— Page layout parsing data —
-------
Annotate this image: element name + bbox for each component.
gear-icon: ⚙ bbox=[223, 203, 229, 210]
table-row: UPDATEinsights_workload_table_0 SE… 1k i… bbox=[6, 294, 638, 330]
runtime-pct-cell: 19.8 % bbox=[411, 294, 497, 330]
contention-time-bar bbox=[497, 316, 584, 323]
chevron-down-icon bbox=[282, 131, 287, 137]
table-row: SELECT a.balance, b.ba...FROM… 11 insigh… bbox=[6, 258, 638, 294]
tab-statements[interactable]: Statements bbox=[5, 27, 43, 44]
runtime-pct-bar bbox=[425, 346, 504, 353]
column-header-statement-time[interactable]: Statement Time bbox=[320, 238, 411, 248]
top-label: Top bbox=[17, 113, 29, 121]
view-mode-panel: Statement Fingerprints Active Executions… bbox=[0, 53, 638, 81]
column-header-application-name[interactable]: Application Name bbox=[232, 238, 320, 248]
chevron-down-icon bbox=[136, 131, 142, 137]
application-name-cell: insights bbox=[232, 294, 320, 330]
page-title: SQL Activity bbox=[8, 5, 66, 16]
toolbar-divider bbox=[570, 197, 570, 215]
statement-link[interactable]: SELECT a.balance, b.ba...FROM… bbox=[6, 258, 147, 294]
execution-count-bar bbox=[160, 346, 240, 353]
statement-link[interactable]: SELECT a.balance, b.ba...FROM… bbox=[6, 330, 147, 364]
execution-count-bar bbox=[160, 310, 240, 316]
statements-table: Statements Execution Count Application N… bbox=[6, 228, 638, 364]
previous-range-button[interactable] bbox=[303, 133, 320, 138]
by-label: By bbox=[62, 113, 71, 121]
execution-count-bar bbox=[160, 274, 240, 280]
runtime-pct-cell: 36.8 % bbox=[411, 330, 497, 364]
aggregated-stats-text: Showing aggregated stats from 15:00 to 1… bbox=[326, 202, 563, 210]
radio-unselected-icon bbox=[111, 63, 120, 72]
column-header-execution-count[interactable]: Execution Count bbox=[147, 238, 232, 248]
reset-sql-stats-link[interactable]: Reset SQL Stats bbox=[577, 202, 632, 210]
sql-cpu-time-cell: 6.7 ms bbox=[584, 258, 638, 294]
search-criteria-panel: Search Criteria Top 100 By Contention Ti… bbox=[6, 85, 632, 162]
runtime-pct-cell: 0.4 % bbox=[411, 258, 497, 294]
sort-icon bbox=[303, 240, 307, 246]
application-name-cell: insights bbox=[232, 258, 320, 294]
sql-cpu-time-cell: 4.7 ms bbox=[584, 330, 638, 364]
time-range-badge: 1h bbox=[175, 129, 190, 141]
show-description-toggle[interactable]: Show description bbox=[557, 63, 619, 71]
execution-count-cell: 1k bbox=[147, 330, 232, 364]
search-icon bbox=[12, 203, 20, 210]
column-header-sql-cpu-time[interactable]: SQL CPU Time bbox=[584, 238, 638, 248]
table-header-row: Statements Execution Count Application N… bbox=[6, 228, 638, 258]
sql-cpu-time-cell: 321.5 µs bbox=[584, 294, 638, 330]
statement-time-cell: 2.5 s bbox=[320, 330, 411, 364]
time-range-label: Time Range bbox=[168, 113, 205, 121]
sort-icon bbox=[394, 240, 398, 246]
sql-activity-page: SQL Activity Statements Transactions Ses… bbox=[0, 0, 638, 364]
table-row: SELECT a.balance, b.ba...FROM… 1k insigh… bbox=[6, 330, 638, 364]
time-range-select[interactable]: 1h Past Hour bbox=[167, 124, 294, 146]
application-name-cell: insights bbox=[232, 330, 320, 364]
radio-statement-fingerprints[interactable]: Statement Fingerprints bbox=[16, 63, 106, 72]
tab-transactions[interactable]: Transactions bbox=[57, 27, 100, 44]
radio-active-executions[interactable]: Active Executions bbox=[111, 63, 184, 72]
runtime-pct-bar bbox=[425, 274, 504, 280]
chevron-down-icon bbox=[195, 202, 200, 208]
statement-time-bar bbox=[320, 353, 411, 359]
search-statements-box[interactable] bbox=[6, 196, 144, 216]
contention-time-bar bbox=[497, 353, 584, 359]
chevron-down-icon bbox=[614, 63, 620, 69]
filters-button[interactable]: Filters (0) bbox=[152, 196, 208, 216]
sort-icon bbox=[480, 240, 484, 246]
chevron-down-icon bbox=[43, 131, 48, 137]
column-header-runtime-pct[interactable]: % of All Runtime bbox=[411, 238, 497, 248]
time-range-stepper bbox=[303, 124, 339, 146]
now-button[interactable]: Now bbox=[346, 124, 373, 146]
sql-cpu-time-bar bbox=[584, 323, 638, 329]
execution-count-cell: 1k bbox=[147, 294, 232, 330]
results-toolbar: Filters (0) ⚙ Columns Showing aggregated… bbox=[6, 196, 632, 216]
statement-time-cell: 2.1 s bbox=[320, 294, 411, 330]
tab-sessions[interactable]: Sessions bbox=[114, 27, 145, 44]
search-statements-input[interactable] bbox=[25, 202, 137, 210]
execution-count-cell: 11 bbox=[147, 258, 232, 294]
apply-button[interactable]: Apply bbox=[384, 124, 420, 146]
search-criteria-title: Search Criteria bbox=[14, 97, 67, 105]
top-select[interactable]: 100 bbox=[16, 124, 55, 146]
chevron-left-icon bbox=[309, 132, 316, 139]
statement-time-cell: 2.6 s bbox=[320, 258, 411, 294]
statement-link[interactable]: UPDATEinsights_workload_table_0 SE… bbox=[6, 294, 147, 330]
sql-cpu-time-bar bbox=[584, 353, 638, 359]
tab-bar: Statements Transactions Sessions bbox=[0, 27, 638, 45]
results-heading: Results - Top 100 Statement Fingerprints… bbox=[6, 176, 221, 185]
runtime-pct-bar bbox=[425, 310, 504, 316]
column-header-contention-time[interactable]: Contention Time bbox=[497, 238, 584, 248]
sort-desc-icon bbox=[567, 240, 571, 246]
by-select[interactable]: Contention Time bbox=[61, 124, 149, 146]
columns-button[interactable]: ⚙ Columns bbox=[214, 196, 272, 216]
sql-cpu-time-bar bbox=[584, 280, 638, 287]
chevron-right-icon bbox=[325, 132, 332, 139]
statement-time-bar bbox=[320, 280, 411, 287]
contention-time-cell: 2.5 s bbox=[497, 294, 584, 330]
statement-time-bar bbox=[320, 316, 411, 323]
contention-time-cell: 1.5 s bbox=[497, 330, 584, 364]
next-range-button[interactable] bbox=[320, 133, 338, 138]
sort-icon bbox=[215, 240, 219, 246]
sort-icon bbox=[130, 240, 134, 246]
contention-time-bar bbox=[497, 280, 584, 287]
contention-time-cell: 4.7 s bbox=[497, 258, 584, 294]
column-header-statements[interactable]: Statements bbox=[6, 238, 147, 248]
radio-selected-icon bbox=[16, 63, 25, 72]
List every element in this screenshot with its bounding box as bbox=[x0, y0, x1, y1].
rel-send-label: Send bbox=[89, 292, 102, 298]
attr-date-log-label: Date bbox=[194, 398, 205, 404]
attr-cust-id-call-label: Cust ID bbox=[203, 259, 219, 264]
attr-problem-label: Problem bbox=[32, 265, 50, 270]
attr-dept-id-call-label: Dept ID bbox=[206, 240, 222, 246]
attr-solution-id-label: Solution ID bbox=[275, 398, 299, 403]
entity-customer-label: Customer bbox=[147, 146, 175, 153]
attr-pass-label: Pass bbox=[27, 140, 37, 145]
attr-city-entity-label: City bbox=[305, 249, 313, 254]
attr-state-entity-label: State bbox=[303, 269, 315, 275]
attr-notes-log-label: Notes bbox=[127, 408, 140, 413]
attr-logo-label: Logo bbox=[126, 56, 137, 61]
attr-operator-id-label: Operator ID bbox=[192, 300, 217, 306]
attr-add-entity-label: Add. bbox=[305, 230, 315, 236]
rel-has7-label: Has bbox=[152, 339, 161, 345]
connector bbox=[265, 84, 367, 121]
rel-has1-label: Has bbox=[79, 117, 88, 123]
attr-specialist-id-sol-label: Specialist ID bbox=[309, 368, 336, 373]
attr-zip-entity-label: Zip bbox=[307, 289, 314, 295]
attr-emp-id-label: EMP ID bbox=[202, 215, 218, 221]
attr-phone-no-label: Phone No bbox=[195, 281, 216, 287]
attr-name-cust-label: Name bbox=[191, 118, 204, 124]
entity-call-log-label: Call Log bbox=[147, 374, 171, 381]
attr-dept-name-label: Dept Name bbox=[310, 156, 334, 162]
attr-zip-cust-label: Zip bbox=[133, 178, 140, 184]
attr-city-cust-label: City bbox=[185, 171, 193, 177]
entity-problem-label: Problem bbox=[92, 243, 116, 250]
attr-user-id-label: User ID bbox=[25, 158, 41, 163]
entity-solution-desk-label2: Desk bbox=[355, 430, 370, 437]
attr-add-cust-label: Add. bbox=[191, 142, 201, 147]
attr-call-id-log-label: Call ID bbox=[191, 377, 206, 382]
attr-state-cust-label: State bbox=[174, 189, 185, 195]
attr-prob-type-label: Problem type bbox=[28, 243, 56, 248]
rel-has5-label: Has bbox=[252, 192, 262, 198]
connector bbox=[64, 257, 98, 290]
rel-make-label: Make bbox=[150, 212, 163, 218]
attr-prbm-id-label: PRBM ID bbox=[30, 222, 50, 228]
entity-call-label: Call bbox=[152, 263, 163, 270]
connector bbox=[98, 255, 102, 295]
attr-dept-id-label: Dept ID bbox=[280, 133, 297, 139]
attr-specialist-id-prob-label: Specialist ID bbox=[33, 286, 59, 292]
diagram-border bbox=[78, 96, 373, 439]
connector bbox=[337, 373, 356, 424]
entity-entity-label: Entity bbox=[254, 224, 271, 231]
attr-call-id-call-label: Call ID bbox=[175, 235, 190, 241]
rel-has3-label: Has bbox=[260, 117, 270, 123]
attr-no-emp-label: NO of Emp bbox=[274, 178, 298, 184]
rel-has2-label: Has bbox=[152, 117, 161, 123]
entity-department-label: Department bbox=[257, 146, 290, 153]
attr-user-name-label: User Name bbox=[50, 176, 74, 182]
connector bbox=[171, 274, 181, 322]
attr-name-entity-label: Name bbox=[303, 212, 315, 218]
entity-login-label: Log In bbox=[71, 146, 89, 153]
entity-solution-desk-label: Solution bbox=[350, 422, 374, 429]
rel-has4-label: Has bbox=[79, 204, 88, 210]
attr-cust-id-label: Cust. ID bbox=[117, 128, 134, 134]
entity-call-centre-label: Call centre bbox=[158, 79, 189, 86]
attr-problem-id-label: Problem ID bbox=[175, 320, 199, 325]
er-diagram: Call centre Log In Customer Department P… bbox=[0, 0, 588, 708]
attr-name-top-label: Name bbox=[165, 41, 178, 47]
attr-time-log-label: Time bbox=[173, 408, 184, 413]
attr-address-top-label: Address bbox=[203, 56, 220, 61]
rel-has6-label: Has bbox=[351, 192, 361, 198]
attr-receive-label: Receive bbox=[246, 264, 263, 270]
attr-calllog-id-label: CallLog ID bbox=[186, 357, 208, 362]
-------
— Task to carry out —
Return every line from the entries above that includes the word "title".

— Result —
page-title: SQL Activity bbox=[8, 5, 66, 16]
search-criteria-title: Search Criteria bbox=[14, 97, 67, 105]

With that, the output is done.